SPEAKER_01Even even um when it comes to like when you ask me my opinion of something, and if like if I think it's not that good, I'll still express it, even though I know that you're passionate and you're gonna be like mad at that.
SPEAKER_00That's my fa my favorite part about you though is that I get the truth out of you. Where if I ask you about something, hey, what do you think about this? You know what I mean? And I'm like, oh man, this is the best fucking thing ever. And you will just ground me very fast. Like, yeah, um, so and I'm like, fuck. This is not the best thing ever. This is actually far from the best thing ever.
SPEAKER_01Yeah, it's not the worst, it's not far.
SPEAKER_00Yeah, it's far. It's usually far. It depends on I've been with you long enough to know what where this is going and how it starts. And and and there's certain tells that you have about where how bad it is, how far off it's it's it is from perfect.
SPEAKER_01Oh, I think that's the thing too, is that being in a relationship is kind of like, you know, um a good relationship will make you a better person because I feel like we walk through society, especially now, where we don't have any pushback on who we are as people and what we're doing. Sometimes, like, I remember being so young and just going out into the world and being so self-unaware of everything that I was fucking doing, and like you know what I'm saying? And like and sometimes, like sometimes now, especially people are not gonna tell you about yourself most of the time. And well, the internet will, TikTok will, unfortunately.
SPEAKER_00I was incredibly thankful that we started dating as early in my life as we did because I was what I mean. I basically got out of my teens and I started to date you. Yeah, right. So you've always provided that sort of mirror for me, you know, and I'm I'm still still to this day I'm working on it. I think I'll be working on it until I'm fucking dead. I I think probably in the last two and a half years has been maybe my best performance, right?
SPEAKER_01If we're if we're talking about just like the most uh neurodivergence, my best performance.
SPEAKER_00I mean, listen, I I don't want to get into what my diagnosis is with my therapist. I'll save that for that episode. But you know, uh, but I do believe that in the last two and a half years I've probably provided my best performance as a human being in terms of of, you know, just uh being a level of not selfish and a level of of you know just being the person I want to be for you.

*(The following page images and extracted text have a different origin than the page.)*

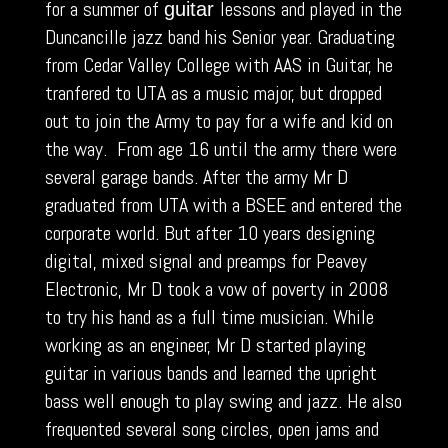
for a summer of
lessons and played in the
guitar
Duncancille jazz band his Senior year. Graduating
from Cedar Valley College with AAS in Guitar, he
tranfered to UTA as a music major, but dropped
out to join the Army to pay for a wife and kid on
the way. From age 16 until the army there were
several garage bands. After the army Mr D
graduated from UTA with a BSEE and entered the
corporate world. But after 10 years designing
digital, mixed signal and preamps for Peavey
Electronic, Mr D took a vow of poverty in 2008
to try his hand as a full time musician. While
working as an engineer, Mr D started playing
guitar in various bands and learned the upright
bass well enough to play swing and jazz. He also
frequented several song circles, open jams and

A person that I really feel like deserves the best version of me. But you've always provided me with a fucking mirror. Let's be clear on that. I've whether I thought I was fucking killing it or not, you fucking, you've always let me know when I wasn't.
SPEAKER_01I just don't shut the fuck up. So my Venus the fucking Mercury is in Gemini, so it's not a don't shut the fuck up thing.

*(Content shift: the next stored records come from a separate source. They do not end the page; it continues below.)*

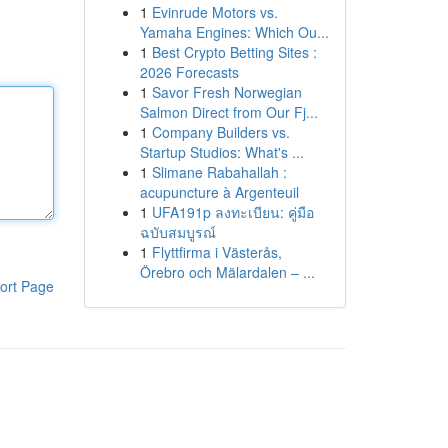
1
Evinrude Motors vs.
Yamaha Engines: Which Ou...
1
Best Crypto Betting Sites :
2026 Forecasts
1
Savor Fresh Norwegian
Salmon Direct from Our Fj...
1
Company Builders vs.
Startup Studios: What's ...
1
Slimane Rabahallah :
acupuncture à Argenteuil
1
UFA191p ลงทะเบียน: คู่มือ
ฉบับสมบูรณ์
1
Flyttfirma i Västerås,
Örebro och Mälardalen – ...
ort Page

SPEAKER_00It's it's a it's a it's a care about me thing.
SPEAKER_01That's true.
SPEAKER_00You know, and and and that's really that's the honesty of it. It's it's not about your inability to shut the fuck up, which you are very I think I think this is.
SPEAKER_01You're very able to I think we're I think we're hitting on something here is like um some people think care is pleasantness and calmness.
SPEAKER_00Oh, I definitely thought that.
SPEAKER_01Care is often actually sometimes like wanting a person wanting you to be your best, and wanting you to be your best is going to take on more of like there are uncomfortable conversations that you have to have sometimes.
SPEAKER_00For sure.
SPEAKER_01I think we also, you know, uh it changes your our perspective also being parents.
SPEAKER_00For sure.
SPEAKER_01Because you know that you have to have hard conversations, you know that you're responsible for shaping your child's future.
SPEAKER_00I think you also know, and one of the most humbling things about being a parent is it makes you aware that even when you fuck up, right, you like there's like you could still everything's gonna be okay, right? Like, if if for say, like, you know, on a Friday you have an argument with your child about what they're doing and you mishandle it, right? Like, you you blow up, you get mad, right? You have not now ruined that child for life. Unless you are gonna consistently act like that, every single fucking.
SPEAKER_01Well, she's not listening to corn, so we're She's we've done good.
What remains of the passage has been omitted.